Every room had a closet for coats and supplies, the walk-in coolers in the kitchen had the massive doors off their hinges and were set aside, and the custodial closets were still locked.

He was right. This needed to be continued when they had more help. Ellie's slim flashlight was not going to be enough once it started to get truly dark and she could tell her partner was really jumpy.

Or maybe he
should
be more edgy than usual.

The place was a bit atmospheric with the gloom and the deserted air than she disliked as well, but if there was one thing she'd learned about Jason Santiago it was that he had a way to sense danger that seemed ingrained; she was still trying to figure that one out since he didn't talk about it much.

“Hold it.”

“What?” she asked sharply, as his hand came out to block her forward movement.

He stopped and went still. “I hear something.”

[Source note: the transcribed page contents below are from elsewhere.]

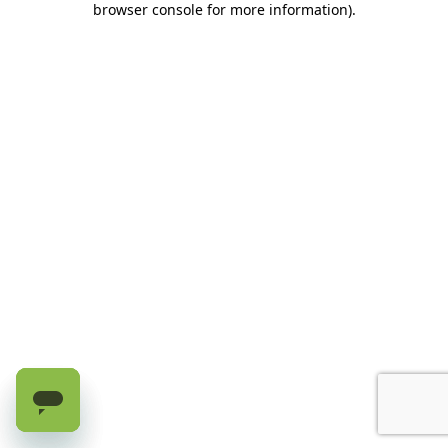
browser console for more information)
.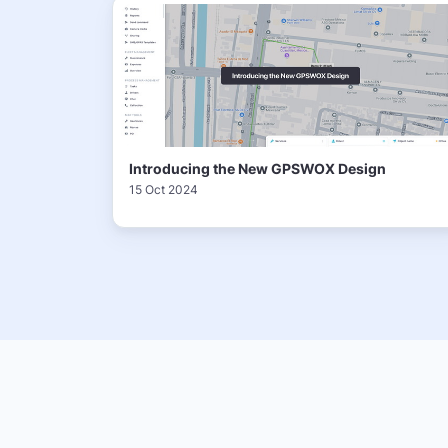
Introducing the New GPSWOX Design
15 Oct 2024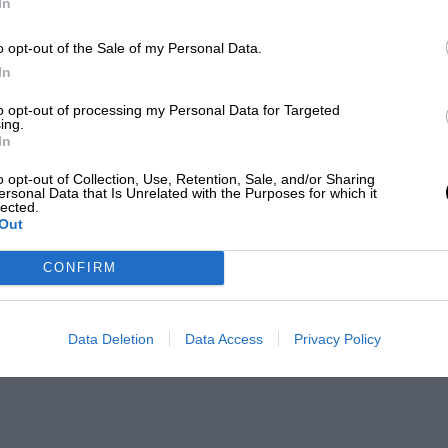
In
o opt-out of the Sale of my Personal Data.
In
to opt-out of processing my Personal Data for Targeted
ing.
In
o opt-out of Collection, Use, Retention, Sale, and/or Sharing
ersonal Data that Is Unrelated with the Purposes for which it
lected.
Out
CONFIRM
Data Deletion
Data Access
Privacy Policy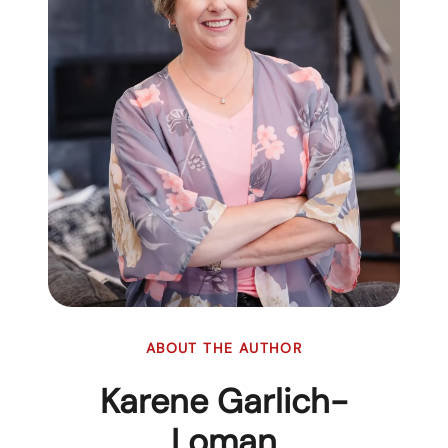
ABOUT THE AUTHOR
Karene Garlich-
Loman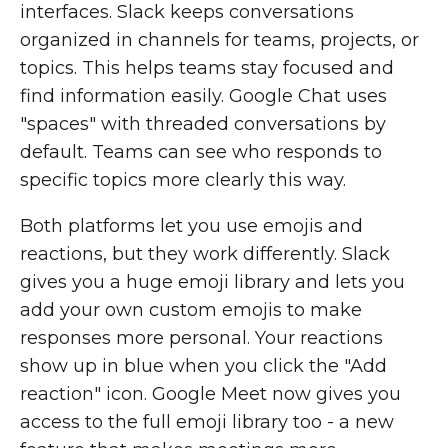
interfaces. Slack keeps conversations
organized in channels for teams, projects, or
topics. This helps teams stay focused and
find information easily. Google Chat uses
"spaces" with threaded conversations by
default. Teams can see who responds to
specific topics more clearly this way.
Both platforms let you use emojis and
reactions, but they work differently. Slack
gives you a huge emoji library and lets you
add your own custom emojis to make
responses more personal. Your reactions
show up in blue when you click the "Add
reaction" icon. Google Meet now gives you
access to the full emoji library too - a new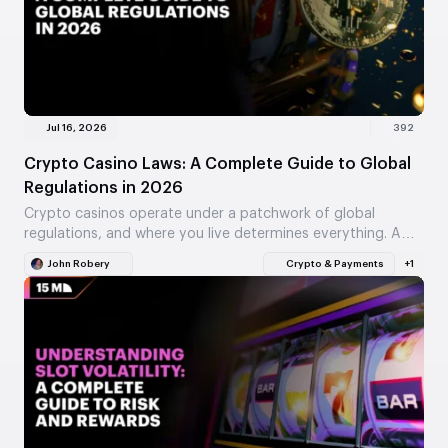
Jul 16, 2026
392
Crypto Casino Laws: A Complete Guide to Global
Regulations in 2026
Crypto casinos operate under a patchwork of global
regulations, and where you live determines everything. A
Curaçao license means nothing if your country bans…
John Robery
Crypto & Payments
+1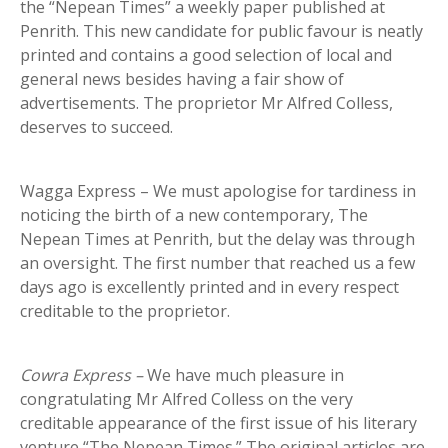
the “Nepean Times” a weekly paper published at
Penrith. This new candidate for public favour is neatly
printed and contains a good selection of local and
general news besides having a fair show of
advertisements. The proprietor Mr Alfred Colless,
deserves to succeed.
Wagga Express – We must apologise for tardiness in
noticing the birth of a new contemporary, The
Nepean Times at Penrith, but the delay was through
an oversight. The first number that reached us a few
days ago is excellently printed and in every respect
creditable to the proprietor.
Cowra Express
–
We have much pleasure in
congratulating Mr Alfred Colless on the very
creditable appearance of the first issue of his literary
venture “The Nepean Times.” The original articles are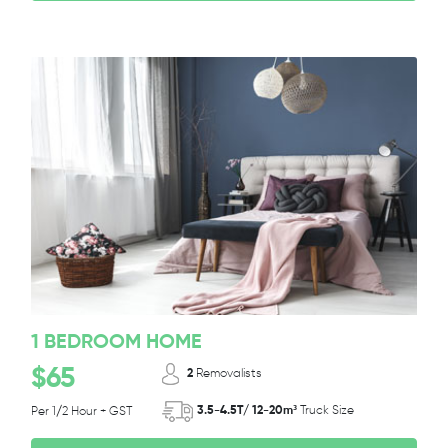
1 BEDROOM HOME
$65
2
Removalists
3.5-4.5T/ 12-20m³
Truck Size
Per 1/2 Hour + GST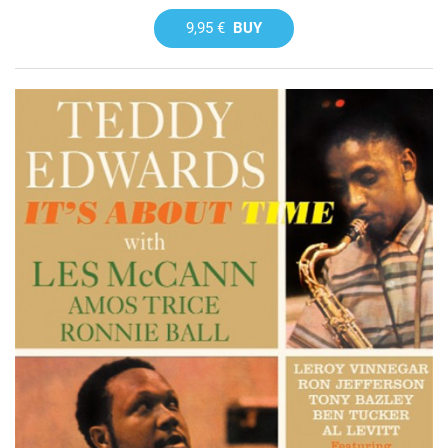
9,95 €
BUY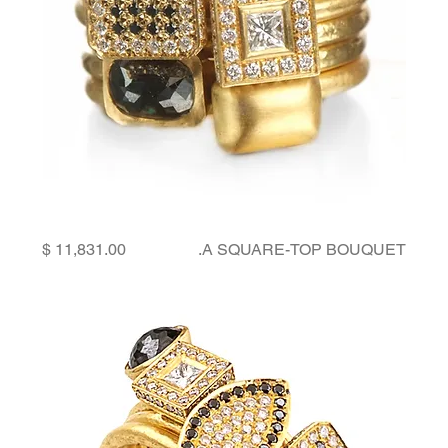
Price
A SQUARE-TOP BOUQUET.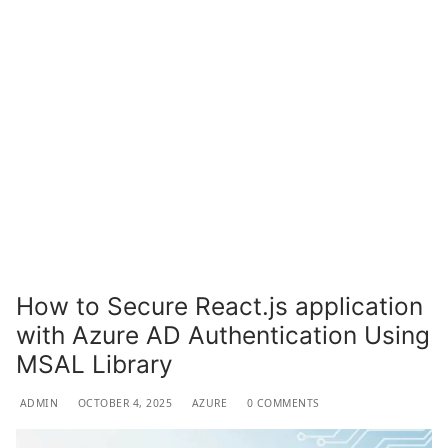
How to Secure React.js application
with Azure AD Authentication Using
MSAL Library
ADMIN
OCTOBER 4, 2025
AZURE
0 COMMENTS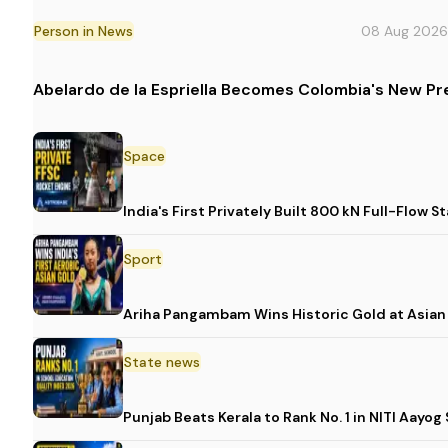
Person in News
08 Aug 2026
Abelardo de la Espriella Becomes Colombia's New Pr
Space
India's First Privately Built 800 kN Full-Fl
Sport
Ariha Pangambam Wins Historic Gold at Asia
State news
Punjab Beats Kerala to Rank No. 1 in NITI Aayo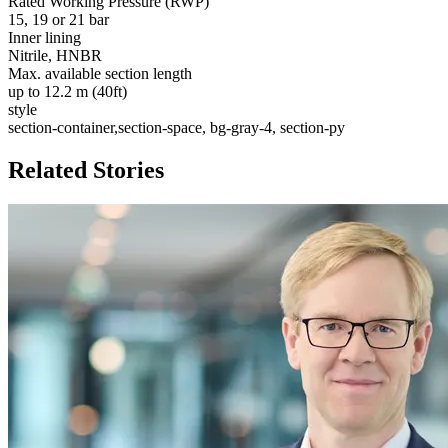
Rated Working Pressure (RWP)
15, 19 or 21 bar
Inner lining
Nitrile, HNBR
Max. available section length
up to 12.2 m (40ft)
style
section-container,section-space, bg-gray-4, section-py
Related Stories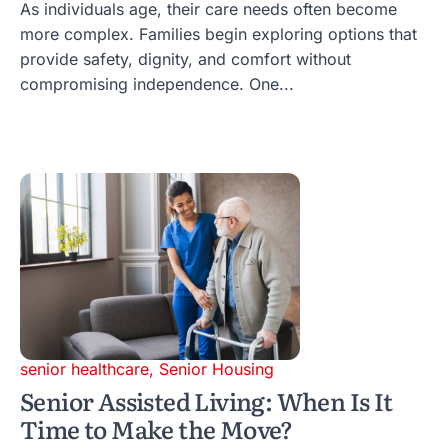
As individuals age, their care needs often become
more complex. Families begin exploring options that
provide safety, dignity, and comfort without
compromising independence. One...
senior healthcare
,
Senior Housing
Senior Assisted Living: When Is It
Time to Make the Move?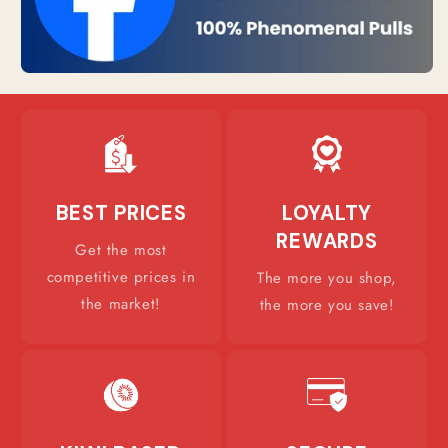
BEST PRICES
LOYALTY
REWARDS
Get the most
competitive prices in
The more you shop,
the market!
the more you save!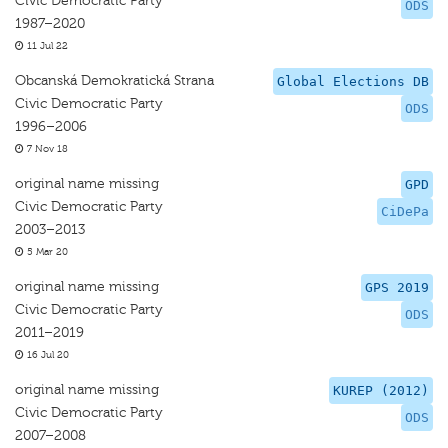
Civic Democratic Party
ODS
1987–2020
11 Jul 22
Obcanská Demokratická Strana
Global Elections DB
Civic Democratic Party
ODS
1996–2006
7 Nov 18
original name missing
GPD
Civic Democratic Party
CiDePa
2003–2013
5 Mar 20
original name missing
GPS 2019
Civic Democratic Party
ODS
2011–2019
16 Jul 20
original name missing
KUREP (2012)
Civic Democratic Party
ODS
2007–2008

She caught it too, the sound of someone running at the back of the building and then the clear slam of a door. Santiago took off toward the reverberation, and from past experience she knew he could outdistance her, but Ellie followed, the shrouded hallways not helping, their footsteps ringing on the old tile.

Most of the doors would only open from a bar on the inside unless a key was used from the outside. It was difficult to tell exactly where the person they were looking for might have left, or even if their quarry ducked into a classroom somewhere, and after a left turn by an auditorium, Santiago stopped, breathing audibly through his nose, and shook his head. “We can't do this. The acoustics in a building like this are all over the place. I think we need to get permission from the city to bring in some investigators, even if our guy is long gone, and really look it over. Either way you slice it, it's a gamble with our time and theirs.”

He was right.

“Someone
is
trespassing.”

“They are,” he agreed, his face tight. “Surely the neighbors have noticed something.”

They left the way they'd come in, and the dingy basement seemed even more sinister on the way out. It was impossible not to contemplate how easily a person could hide among the piles of furniture and various debris. If they could have skipped using the flashlight, that would have been better since it made them visible as a target, but one of them probably would break a leg tripping over some bit of debris in the dark. As it was, Santiago took it away from her at the bottom of the stairs in one of his masculine gestures that she supposed was his notion of gallantry. She found it annoying when it happened. Ellie would have argued when he jerked it from her hand, but had learned it was usually a futile exercise.

“I'll go first,” he announced tersely.

“If you want to be the one to get shot at—again, I might add—be my guest.”

His face was all planes and hollows by the meager illumination. “Maybe I just want the hell out of here more than you.”